Williams has revealed that a number of production companies had approached him asking to produce a televised reality show based on his life in Alaska and his DudeLikeHELLA video blogging channel. However, in 2014 Williams stated that he had turned all the offers down, saying "Why fix what isn’t broken? We’re already loving this. This is all we’re doing. It’s just me, the camera and it’s us". Williams added however that if an opportunity comes up later on, in which he could explore more of the world, he would be open to the idea of starring in a reality TV show.

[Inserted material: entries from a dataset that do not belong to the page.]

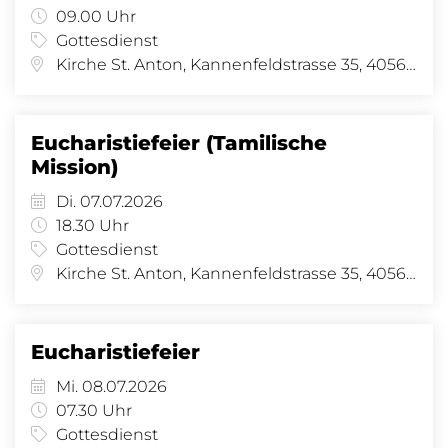
09.00 Uhr
Gottesdienst
Kirche St. Anton, Kannenfeldstrasse 35, 4056 Basel
Eucharistiefeier (Tamilische
Mission)
Di. 07.07.2026
18.30 Uhr
Gottesdienst
Kirche St. Anton, Kannenfeldstrasse 35, 4056 Basel
Eucharistiefeier
Mi. 08.07.2026
07.30 Uhr
Gottesdienst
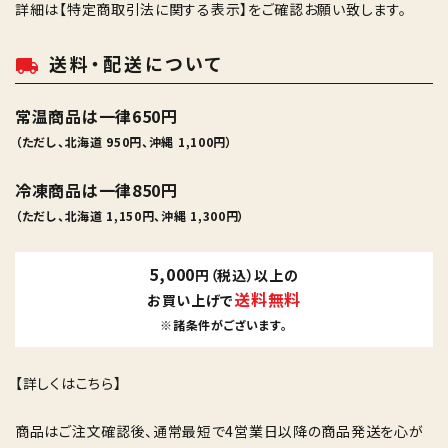
詳細は
【特定商取引法に関する表示】
をご確認お願い致します。
送料・配送について
local_shipping
常温商品は一律650円
（ただし、北海道 950円、沖縄 1,100円）
冷凍商品は一律850円
（ただし、北海道 1,150円、沖縄 1,300円）
5,000
円（税込）以上の
送料無料
お買い上げで
※諸条件がございます。
【詳しくはこちら】
商品はご注文確認後、通常最短で4営業日以降の商品発送を心が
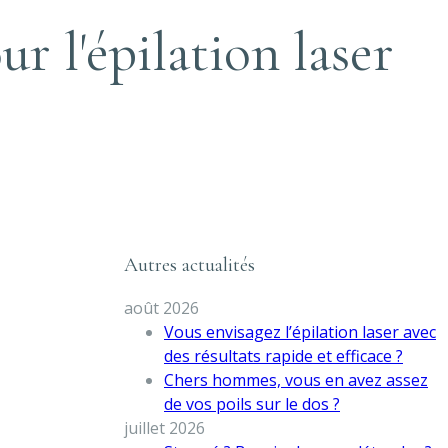
r l'épilation laser
Autres actualités
août 2026
Vous envisagez l’épilation laser avec
des résultats rapide et efficace ?
Chers hommes, vous en avez assez
de vos poils sur le dos ?
juillet 2026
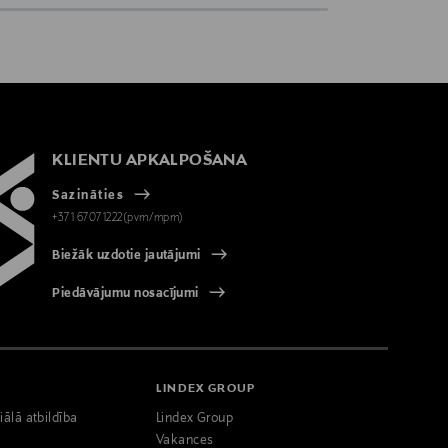
KLIENTU APKALPOŠANA
Sazināties
+371 67071222(pvm/mpm)
Biežāk uzdotie jautājumi
Piedāvājumu nosacījumi
LINDEX GROUP
iālā atbildība
Lindex Group
Vakances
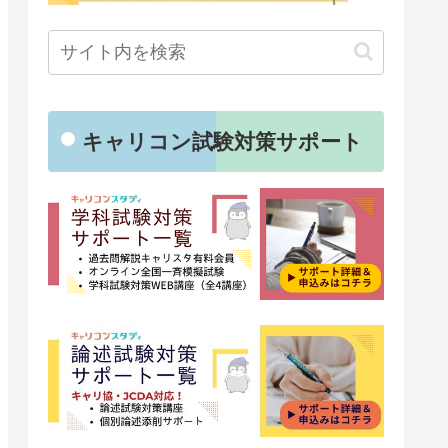
キャリコン試験対策サポート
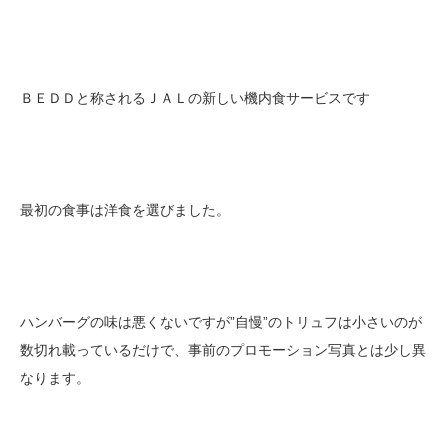
ＢＥＤＤと称されるＪＡＬの新しい機内食サービスです
最初の食事は洋食を選びました。
ハンバーグの味は悪くないですが”自慢”のトリュフは小さいのが
数切れ載っているだけで、事前のプロモーション写真とは少し異
なります。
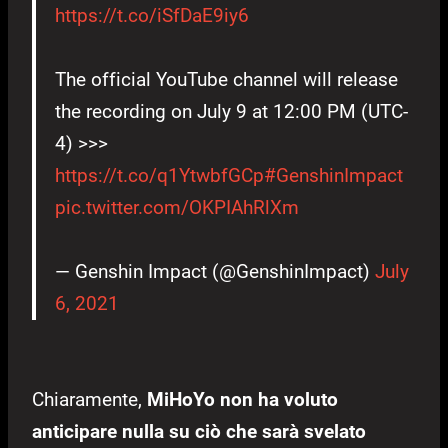
https://t.co/iSfDaE9iy6
The official YouTube channel will release
the recording on July 9 at 12:00 PM (UTC-
4) >>>
https://t.co/q1YtwbfGCp
#GenshinImpact
pic.twitter.com/OKPIAhRlXm
— Genshin Impact (@GenshinImpact)
July
6, 2021
Chiaramente,
MiHoYo non ha voluto
anticipare nulla su ciò che sarà svelato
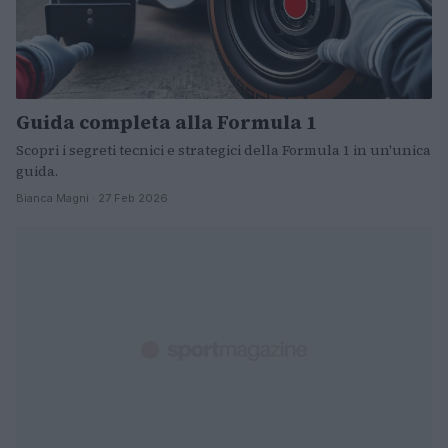
Guida completa alla Formula 1
Scopri i segreti tecnici e strategici della Formula 1 in un'unica
guida.
Bianca Magni · 27 Feb 2026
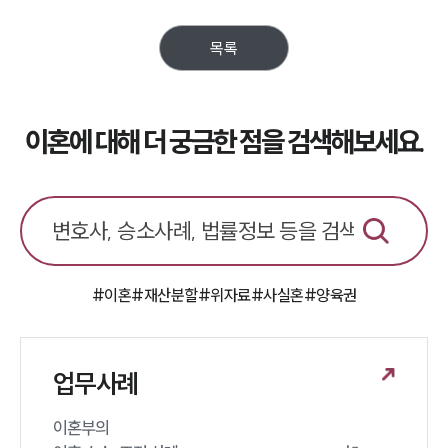
업무분야
목록
업무
전체
이혼 양육비계산기
상간자위자료계산기
이혼에 대해 더 궁금한 점을 검색해보세요.
구성원 소개
이혼전문변호사
소식/자료
#이혼
#재산분할
#위자료
#사실혼
#양육권
언론보도
공지사항
업무사례
법률 블로그
법률서식
뉴스레터/브로슈어
이혼부의 

세미나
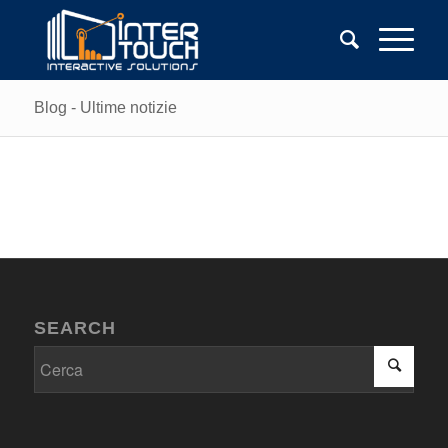
Blog - Ultime notizie
SEARCH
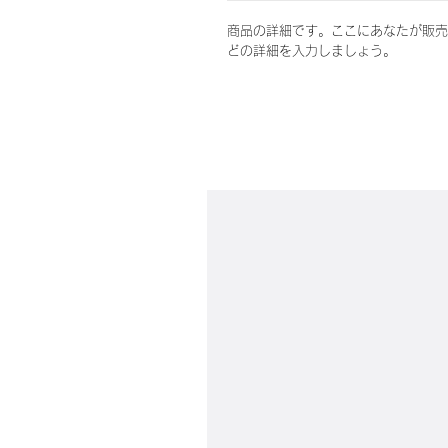
商品の詳細です。ここにあなたが販売
どの詳細を入力しましょう。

On January 27, 2017, it was announced that Williams would be a participant on the Discovery Channel reality series, Naked and Afraid. He appeared on the August 20 episode "Belize Breakdown", alongside professional surfer Anastasia Ashley, where he lasted 11 days out of a 14-day goal.

==Other work==
==="As One"===
Williams is the founder and West Coast American Event Coordinator of the international gathering of YouTube users dubbed As One The first "As One" gathering was held in January 2007 in Hollywood, California, and Williams' associated video went on to receive over 1.3 million views. The second gathering was held at Pier 39 in San Francisco, California in February 2007.

==Personal life==
Williams was diagnosed with ADD as a child.

Williams was engaged and married to Stephanie Roby.

Williams married Kristen, an engineer, in May 2015.

On June 3, 2018, Kristen gave birth to their second child, a son.